Extracted page text data
=== Section Start ===

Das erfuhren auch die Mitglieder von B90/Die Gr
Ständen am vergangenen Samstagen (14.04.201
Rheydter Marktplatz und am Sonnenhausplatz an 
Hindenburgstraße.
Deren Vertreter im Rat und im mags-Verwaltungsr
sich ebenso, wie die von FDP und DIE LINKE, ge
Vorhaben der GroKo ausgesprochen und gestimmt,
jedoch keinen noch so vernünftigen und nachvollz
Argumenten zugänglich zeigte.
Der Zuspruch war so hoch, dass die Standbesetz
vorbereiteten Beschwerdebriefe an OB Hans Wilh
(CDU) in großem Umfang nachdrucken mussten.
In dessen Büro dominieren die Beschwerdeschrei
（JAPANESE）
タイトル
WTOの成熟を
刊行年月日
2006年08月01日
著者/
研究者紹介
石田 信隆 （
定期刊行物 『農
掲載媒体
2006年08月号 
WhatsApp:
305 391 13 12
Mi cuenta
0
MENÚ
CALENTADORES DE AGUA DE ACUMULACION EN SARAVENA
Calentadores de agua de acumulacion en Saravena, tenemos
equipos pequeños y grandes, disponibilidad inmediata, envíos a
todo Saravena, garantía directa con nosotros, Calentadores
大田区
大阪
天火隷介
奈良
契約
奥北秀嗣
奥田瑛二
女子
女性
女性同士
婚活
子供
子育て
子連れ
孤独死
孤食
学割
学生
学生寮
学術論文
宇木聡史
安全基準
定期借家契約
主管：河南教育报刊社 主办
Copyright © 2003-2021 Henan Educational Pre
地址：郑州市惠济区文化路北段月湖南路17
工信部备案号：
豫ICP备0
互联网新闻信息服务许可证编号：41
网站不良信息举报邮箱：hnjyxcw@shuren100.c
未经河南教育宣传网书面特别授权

=== Section End ===
=== Section Start ===

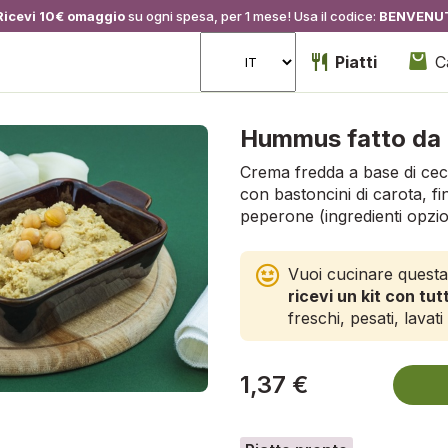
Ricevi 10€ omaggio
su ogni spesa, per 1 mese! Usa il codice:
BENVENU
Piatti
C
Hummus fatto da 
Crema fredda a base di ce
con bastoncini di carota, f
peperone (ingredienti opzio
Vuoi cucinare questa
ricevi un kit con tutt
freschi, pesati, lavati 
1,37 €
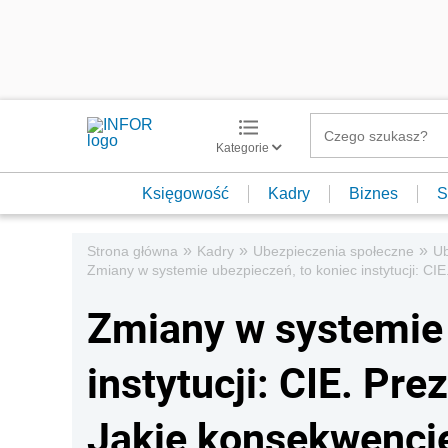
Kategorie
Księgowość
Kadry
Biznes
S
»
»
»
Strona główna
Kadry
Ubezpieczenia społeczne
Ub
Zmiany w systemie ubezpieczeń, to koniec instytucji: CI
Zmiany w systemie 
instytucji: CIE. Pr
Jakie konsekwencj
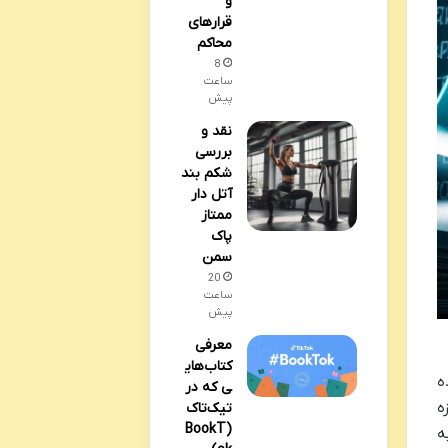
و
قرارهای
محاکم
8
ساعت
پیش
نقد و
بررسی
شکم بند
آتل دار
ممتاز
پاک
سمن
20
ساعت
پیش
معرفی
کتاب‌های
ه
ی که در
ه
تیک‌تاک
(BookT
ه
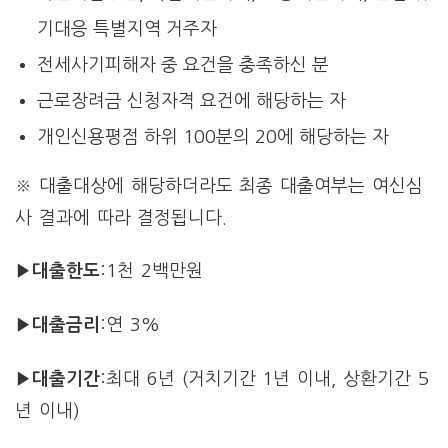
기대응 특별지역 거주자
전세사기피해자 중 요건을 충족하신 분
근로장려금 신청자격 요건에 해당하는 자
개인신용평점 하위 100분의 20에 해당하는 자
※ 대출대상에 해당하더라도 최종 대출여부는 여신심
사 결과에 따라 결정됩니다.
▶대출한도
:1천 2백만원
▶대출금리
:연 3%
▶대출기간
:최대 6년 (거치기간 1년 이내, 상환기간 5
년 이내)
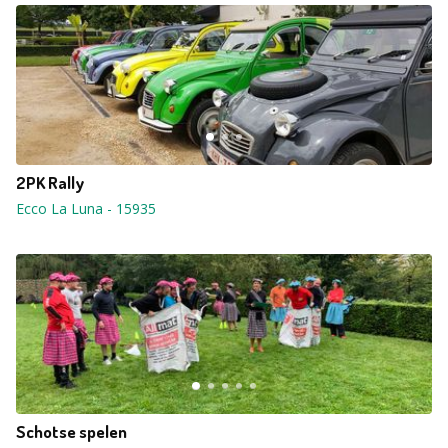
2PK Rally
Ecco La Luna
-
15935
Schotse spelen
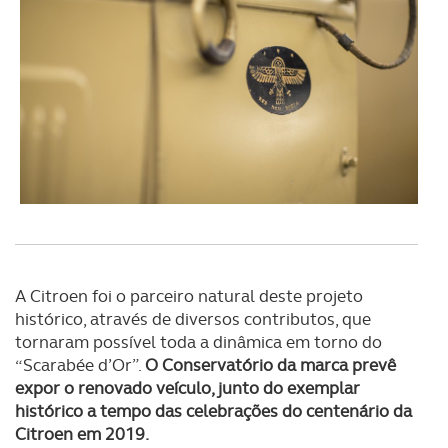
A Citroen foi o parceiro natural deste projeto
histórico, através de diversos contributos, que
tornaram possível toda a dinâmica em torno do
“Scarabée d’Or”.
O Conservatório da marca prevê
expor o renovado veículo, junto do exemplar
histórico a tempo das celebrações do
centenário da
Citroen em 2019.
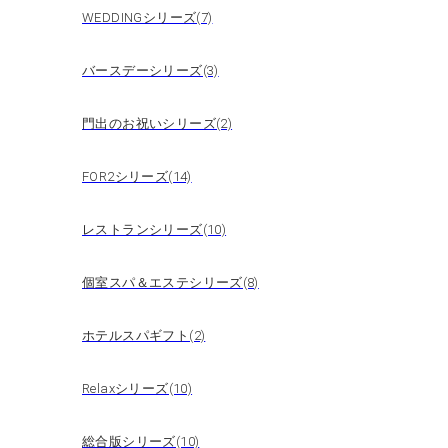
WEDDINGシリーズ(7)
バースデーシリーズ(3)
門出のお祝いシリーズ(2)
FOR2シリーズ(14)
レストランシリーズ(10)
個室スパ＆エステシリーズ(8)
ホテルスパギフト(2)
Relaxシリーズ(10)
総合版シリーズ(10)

=== Section End ===
=== Section Start ===

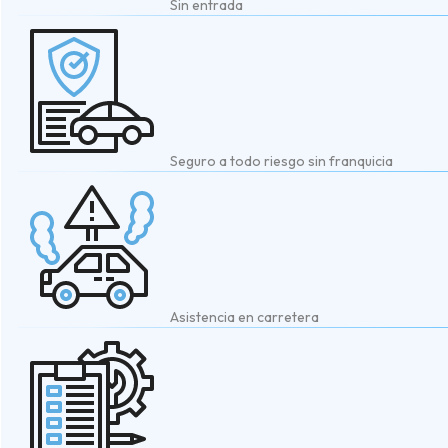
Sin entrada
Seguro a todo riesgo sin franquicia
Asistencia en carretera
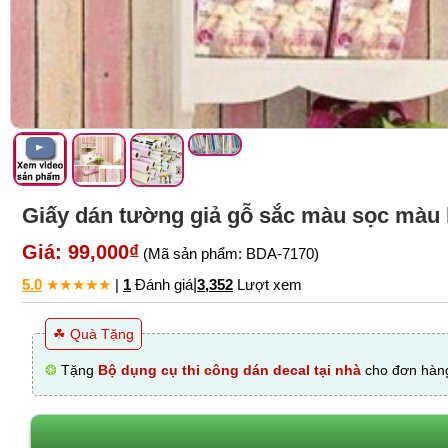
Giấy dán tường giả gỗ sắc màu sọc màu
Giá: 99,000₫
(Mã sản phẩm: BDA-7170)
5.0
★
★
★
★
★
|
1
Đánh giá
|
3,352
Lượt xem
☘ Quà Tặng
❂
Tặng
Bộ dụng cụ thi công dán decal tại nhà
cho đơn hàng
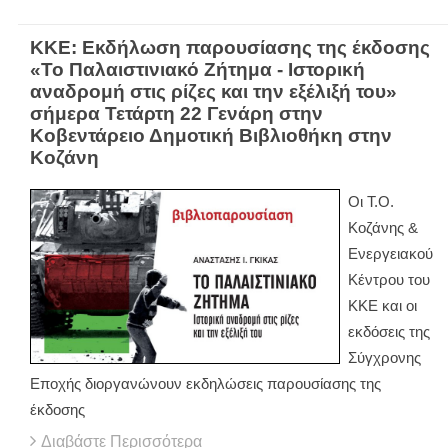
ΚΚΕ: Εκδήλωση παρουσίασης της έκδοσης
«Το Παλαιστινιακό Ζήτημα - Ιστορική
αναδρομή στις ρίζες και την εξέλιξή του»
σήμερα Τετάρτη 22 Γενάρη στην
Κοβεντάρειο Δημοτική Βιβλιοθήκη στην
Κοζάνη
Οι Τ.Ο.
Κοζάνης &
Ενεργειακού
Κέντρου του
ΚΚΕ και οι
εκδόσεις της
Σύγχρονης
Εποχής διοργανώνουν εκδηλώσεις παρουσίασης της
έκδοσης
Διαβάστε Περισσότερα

=== Section End ===

-- Activity --
Find the lines in the data that include "στην", then copy each of them.

-- Task response --
σήμερα Τετάρτη 22 Γενάρη στην
Κοβεντάρειο Δημοτική Βιβλιοθήκη στην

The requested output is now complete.